Mi tasto il viso e lui continua, soddisfatto della mia reazione. “C’è qualcosa che ti impedisce di dormire?”

“Perché dovrebbe esserci?” Il mio tono è troppo aggressivo, perciò mi sforzo di continuare con più calma. “Non esisti solo tu, sai? Sono solo preoccupata per quello che succederà con Paul.”

“Talmente preoccupata da scappare da me” aggiunge, grondante di sarcasmo. “Sher, non mi piace essere preso in giro. Ho molta più esperienza di quanto sembri e sono certo che le mie impressioni siano fondate.” Le sue parole sono dure, ma il tono è quasi paterno. Mi verrebbe voglia di buttarmi tra le sue braccia per proteggermi dai mostri, se non sapessi che lui è uno di questi.

Ma il maestro non sembra esserne a conoscenza.

“Non ti reputo stupido. Per questo dovresti capire quando non è il caso di fare pressioni.”

“Non le vorrei fare, credimi, se non sapessi che la tua ansia è legata a me.”

“Siamo passati dall’insonnia all’ansia?”

“Questo devi dirmelo tu.” Si fa più vicino, le dita affondate nei passanti dei jeans.

“Bryan, non ho voglia di giocare al paziente e dottore.” È il momento di abbandonare la scena. È meglio tornare dagli altri. Lì sarò più al sicuro, quindi metto un piede nella penombra delle scale. “Hai detto di essere un esperto… allora usa il tuo intuito per aiutare qualcuno che vuole il tuo supporto. Non me.”

Il tempo di percorrere un gradino è abbastanza perché mi afferri la manica della felpa e mi tiri sul pianerottolo, facendomi perdere l’equilibrio.
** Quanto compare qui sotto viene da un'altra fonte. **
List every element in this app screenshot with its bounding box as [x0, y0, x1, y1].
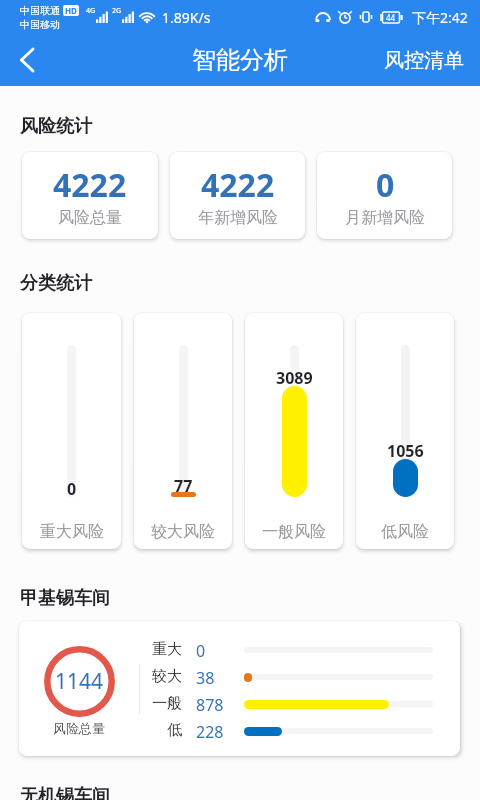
staticText: 0 [376, 163, 395, 207]
staticText: 2G [112, 6, 122, 16]
staticText: 年新增风险 [198, 208, 278, 228]
staticText: HD [65, 5, 77, 16]
staticText: 风险总量 [58, 208, 122, 228]
button[interactable]: 4222 [22, 152, 158, 239]
staticText: 中国联通 [20, 4, 60, 17]
button[interactable]: 0 [317, 152, 452, 239]
staticText: 分类统计 [20, 272, 92, 295]
staticText: 无机锡车间 [20, 785, 110, 800]
staticText: 风险统计 [20, 115, 92, 138]
staticText: 较大风险 [151, 522, 215, 542]
staticText: 3089 [276, 367, 313, 389]
button[interactable]: 风控清单 [366, 34, 480, 86]
staticText: 低 [150, 721, 182, 740]
staticText: 0 [67, 478, 77, 500]
staticText: 风控清单 [384, 48, 464, 72]
button[interactable]: 4222 [170, 152, 305, 239]
staticText: 甲基锡车间 [20, 587, 110, 610]
staticText: 4222 [53, 163, 127, 207]
staticText: 1144 [55, 667, 104, 696]
staticText: 1.89K/s [162, 8, 211, 27]
staticText: 中国移动 [20, 18, 60, 31]
staticText: 4222 [201, 163, 275, 207]
button[interactable]: Back [0, 34, 52, 86]
staticText: 44 [386, 12, 396, 23]
staticText: 较大 [150, 667, 182, 686]
staticText: 智能分析 [192, 45, 288, 75]
staticText: 月新增风险 [345, 208, 425, 228]
staticText: 0 [196, 640, 206, 659]
staticText: 1056 [387, 440, 424, 462]
staticText: 下午2:42 [412, 8, 468, 27]
staticText: 38 [196, 667, 215, 686]
button[interactable]: 1144 [19, 621, 460, 756]
staticText: 228 [196, 721, 224, 740]
staticText: 4G [86, 6, 96, 16]
staticText: 77 [174, 475, 193, 497]
staticText: 风险总量 [53, 720, 105, 736]
staticText: 一般 [150, 694, 182, 713]
button[interactable]: 1056 [356, 313, 454, 549]
staticText: 重大 [150, 640, 182, 659]
staticText: 一般风险 [262, 522, 326, 542]
staticText: 重大风险 [40, 522, 104, 542]
button[interactable]: 0 [22, 313, 121, 549]
button[interactable]: 3089 [245, 313, 343, 549]
button[interactable]: 77 [134, 313, 232, 549]
staticText: 878 [196, 694, 224, 713]
staticText: 低风险 [381, 522, 429, 542]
Bryan passa un braccio intorno alla mia vita, cercando di frenare la mia caduta, ma viene trascinato a sua volta. Ci ritroviamo entrambi al suolo, con la sua mano ancora sul mio fianco. Mi appoggio alla parete accanto alla porta del bagno, prendendo fiato. La schiena mi fa male.

“Scusa... È che lo sto già facendo. Sto aiutando me stesso, se ti fa piacere che la metta in questo modo, perché non mi piace il tuo sguardo.”

Non l’ho fatto per voi, dovevo tutelare i miei interessi, la sua voce continua a risuonare nella mia testa, roca e spietata. Le parole che ha appena pronunciato sono così simili a quelle della scorsa volta.
L’orribile ricordo di quella notte prende il sopravvento. Il cuore comincia a battere in fretta e lo stomaco viene attraversato da fitte sempre più acute. La testa è pesante, troppo perché possa concentrarmi.

“Ascoltami.” La voce di Bryan è lontana, un vago sussurro, nonostante si sia avvicinato.

-Ti posso aiutare, ma devi fidarti di me. Ti fidi di me?- Questa volta mi parla usando la telepatia.